### DATA EXTRACTS

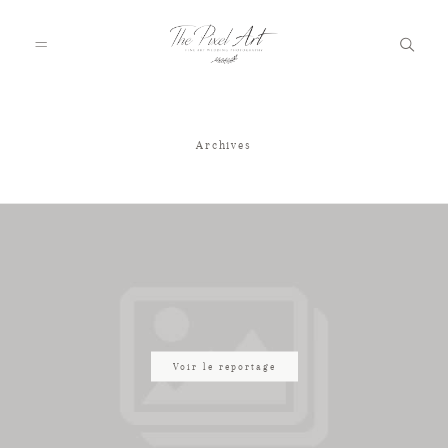
Archives
A PROPOS
PORTFOLIO
TARIFS
JOURNAL
Voir le reportage
VOTRE REPORTAGE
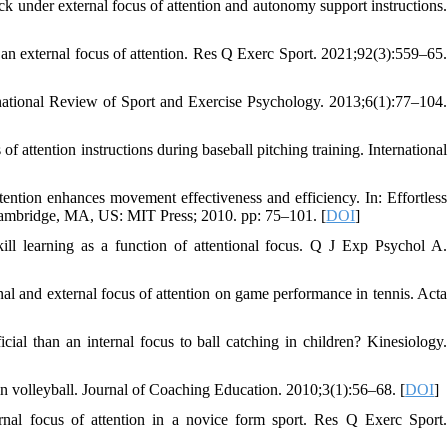
k under external focus of attention and autonomy support instructions.
 an external focus of attention. Res Q Exerc Sport. 2021;92(3):559–65.
ernational Review of Sport and Exercise Psychology. 2013;6(1):77–104.
ttention instructions during baseball pitching training. International
tention enhances movement effectiveness and efficiency. In: Effortless
n. Cambridge, MA, US: MIT Press; 2010. pp: 75–101. [
DOI
]
 learning as a function of attentional focus. Q J Exp Psychol A.
al and external focus of attention on game performance in tennis. Acta
cial than an internal focus to ball catching in children? Kinesiology.
n volleyball. Journal of Coaching Education. 2010;3(1):56–68. [
DOI
]
l focus of attention in a novice form sport. Res Q Exerc Sport.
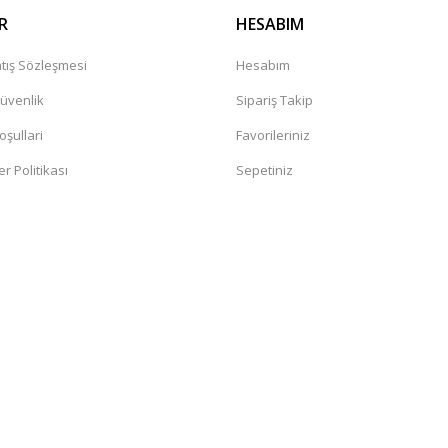
R
HESABIM
tış Sözleşmesi
Hesabım
Güvenlik
Sipariş Takip
oşullari
Favorileriniz
er Politikası
Sepetiniz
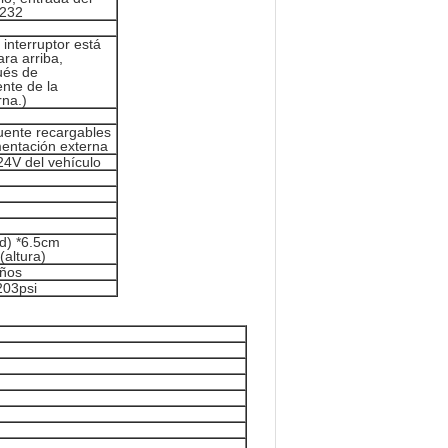
S232
interruptor está
ra arriba,
ués de
ente de la
rna.)
 fuente recargables
imentación externa
24V del vehículo
ud) *6.5cm
(altura)
años
203psi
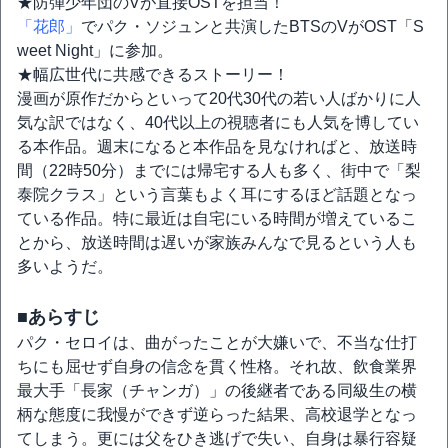
★防弾少年団のVが直接OSTを担当！
「花郎」
でパク・ソジュンと共演したBTSのVがOST「S
weet Night」に参加。
★幅広世代に共感できるストーリー！
漫画が原作だからといって20代30代の若い人ばかりに人
気な訳ではなく、40代以上の視聴者にも人気を博してい
る本作品。週末になると本作品を見なければと、放送時
間（22時50分）までには帰宅する人も多く、街中で「梨
泰院クラス」という言葉もよく耳にするほど話題となっ
ている作品。特に最近は自宅にいる時間が増えているこ
とから、放送時間は遅いが家族みんなで見るという人も
多いようだ。
■あらすじ
パク・セロイは、曲がったことが大嫌いで、不当な仕打
ちにも屈せず自身の信念を貫く性格。それ故、飲食業界
最大手「長家（チャンガ）」の後継者である同級生の横
柄な態度に我慢ができず逆らった結果、高校退学となっ
てしまう。更には父をひき逃げで失い、自身は暴行容疑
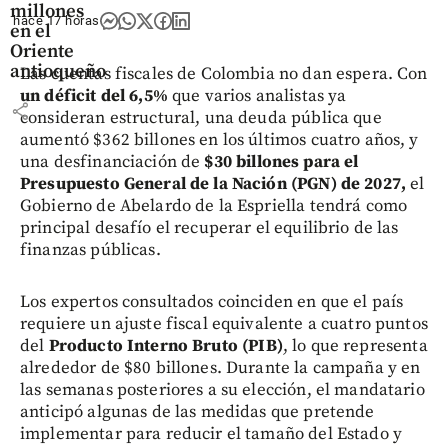
millones
hace 17 horas
en el
Oriente
antioqueño
Las cuentas fiscales de Colombia no dan espera. Con
un déficit del 6,5%
que varios analistas ya
share
consideran estructural, una deuda pública que
aumentó $362 billones en los últimos cuatro años, y
una desfinanciación de
$30 billones para el
Presupuesto General de la Nación (PGN) de 2027,
el
Gobierno de Abelardo de la Espriella tendrá como
principal desafío el recuperar el equilibrio de las
finanzas públicas.
Los expertos consultados coinciden en que el país
requiere un ajuste fiscal equivalente a cuatro puntos
del
Producto Interno Bruto (PIB)
, lo que representa
alrededor de $80 billones. Durante la campaña y en
las semanas posteriores a su elección, el mandatario
anticipó algunas de las medidas que pretende
implementar para reducir el tamaño del Estado y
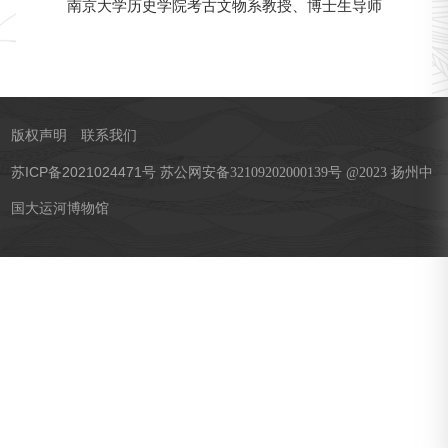
南京大学历史学院考古文物系教授、博士生导师
版权声明
联系我们
苏ICP备2021024471号
苏公网安备32109202000139号 @2023 扬州中
国大运河博物馆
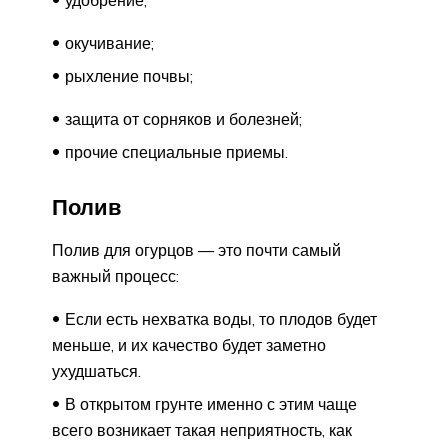
окучивание;
рыхление почвы;
защита от сорняков и болезней;
прочие специальные приемы.
Полив
Полив для огурцов — это почти самый
важный процесс:
Если есть нехватка воды, то плодов будет
меньше, и их качество будет заметно
ухудшаться.
В открытом грунте именно с этим чаще
всего возникает такая неприятность, как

### DESCRIPTION OF THE TASK
Without the pictures, restate each entry exactly.

### SOLUTION TO THIS PROBLEM
Archives
A PROPOS
PORTFOLIO
TARIFS
JOURNAL
Voir le reportage
VOTRE REPORTAGE
k under external focus of attention and autonomy support instructions.
 an external focus of attention. Res Q Exerc Sport. 2021;92(3):559–65.
ernational Review of Sport and Exercise Psychology. 2013;6(1):77–104.
ttention instructions during baseball pitching training. International
tention enhances movement effectiveness and efficiency. In: Effortless
n. Cambridge, MA, US: MIT Press; 2010. pp: 75–101. [
DOI
]
 learning as a function of attentional focus. Q J Exp Psychol A.
al and external focus of attention on game performance in tennis. Acta
cial than an internal focus to ball catching in children? Kinesiology.
n volleyball. Journal of Coaching Education. 2010;3(1):56–68. [
DOI
]
l focus of attention in a novice form sport. Res Q Exerc Sport.
R
HESABIM
tış Sözleşmesi
Hesabım
Güvenlik
Sipariş Takip
oşullari
Favorileriniz
er Politikası
Sepetiniz
S232
interruptor está
ra arriba,
ués de
ente de la
rna.)
 fuente recargables
imentación externa
24V del vehículo
ud) *6.5cm
(altura)
años
203psi
★防弾少年団のVが直接OSTを担当！
「花郎」
でパク・ソジュンと共演したBTSのVがOST「S
weet Night」に参加。
★幅広世代に共感できるストーリー！
漫画が原作だからといって20代30代の若い人ばかりに人
気な訳ではなく、40代以上の視聴者にも人気を博してい
る本作品。週末になると本作品を見なければと、放送時
間（22時50分）までには帰宅する人も多く、街中で「梨
泰院クラス」という言葉もよく耳にするほど話題となっ
ている作品。特に最近は自宅にいる時間が増えているこ
とから、放送時間は遅いが家族みんなで見るという人も
多いようだ。
■あらすじ
パク・セロイは、曲がったことが大嫌いで、不当な仕打
ちにも屈せず自身の信念を貫く性格。それ故、飲食業界
最大手「長家（チャンガ）」の後継者である同級生の横
柄な態度に我慢ができず逆らった結果、高校退学となっ
てしまう。更には父をひき逃げで失い、自身は暴行容疑
millones
hace 17 horas
en el
Oriente
antioqueño
Las cuentas fiscales de Colombia no dan espera. Con
un déficit del 6,5%
que varios analistas ya
share
consideran estructural, una deuda pública que
aumentó $362 billones en los últimos cuatro años, y
una desfinanciación de
$30 billones para el
Presupuesto General de la Nación (PGN) de 2027,
el
Gobierno de Abelardo de la Espriella tendrá como
principal desafío el recuperar el equilibrio de las
finanzas públicas.
Los expertos consultados coinciden en que el país
requiere un ajuste fiscal equivalente a cuatro puntos
del
Producto Interno Bruto (PIB)
, lo que representa
alrededor de $80 billones. Durante la campaña y en
las semanas posteriores a su elección, el mandatario
anticipó algunas de las medidas que pretende
implementar para reducir el tamaño del Estado y
南京大学历史学院考古文物系教授、博士生导师
版权声明
联系我们
苏ICP备2021024471号
苏公网安备32109202000139号 @2023 扬州中
国大运河博物馆
окучивание;
рыхление почвы;
защита от сорняков и болезней;
прочие специальные приемы.
Полив
Полив для огурцов — это почти самый
важный процесс:
Если есть нехватка воды, то плодов будет
меньше, и их качество будет заметно
ухудшаться.
В открытом грунте именно с этим чаще
всего возникает такая неприятность, как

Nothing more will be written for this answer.